- PT Isuzu Astra Motor Indonesia memproduksi kendaraan niaga di Karawang menggunakan komponen dari pemasok lokal dan mancanegara.
- Proses perakitan meliputi pengelasan robotik, pelapisan antikarat, hingga penyatuan kabin dengan sasis melalui sistem produksi presisi tinggi.
- Produksi Isuzu GIGA membutuhkan waktu empat puluh menit, sedangkan model ELF dan Traga selesai setiap tujuh menit.
Suara.com - Proses perakitan kendaraan niaga di Indonesia ternyata memiliki tingkat kerumitan yang sangat tinggi.

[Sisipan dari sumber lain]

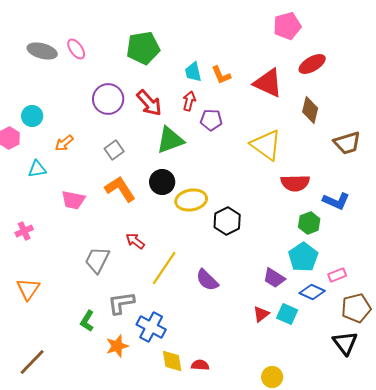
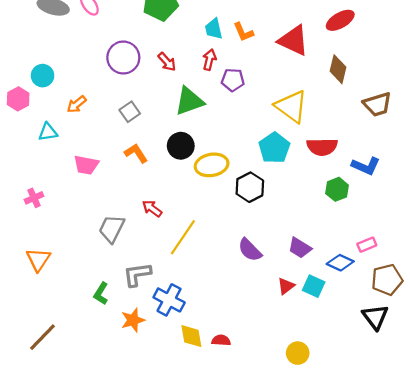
red arrow: (149, 103) -> (167, 62), size x0.7
orange L-shape: (120, 189) -> (136, 153), size x0.7
cyan pentagon: (303, 257) -> (274, 148), moved
purple semicircle: (207, 280) -> (250, 250), moved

Di balik ketangguhan Isuzu GIGA, ELF, serta Traga yang merajai jalanan di Indonesia, terdapat sistem produksi presisi di Isuzu Karawang Plant.
Komponen kendaraan tersebut bersumber dari skema completely knocked down (CKD) mancanegara serta ratusan pemasok lokal. Engineering and Production Director PT Isuzu Astra Motor Indonesia (IAMI) Rodko Purba menjelaskan bahwa saat ini Isuzu bekerja sama dengan 117 pemasok guna menyuplai kebutuhan material pabrik.
"Untuk Giga, Elf, Traga proses sama saja. Jadi kalau dari awal, kita ini fokusnya memang dari supplier. Supplier itu sebenarnya ada dua. Dari CKD sendiri, CKD sudah ada dari Thailand, ada dari Jepang, juga dari Filipina. Kedua, supplier," ujar Rodko, Selasa (21/7/2026).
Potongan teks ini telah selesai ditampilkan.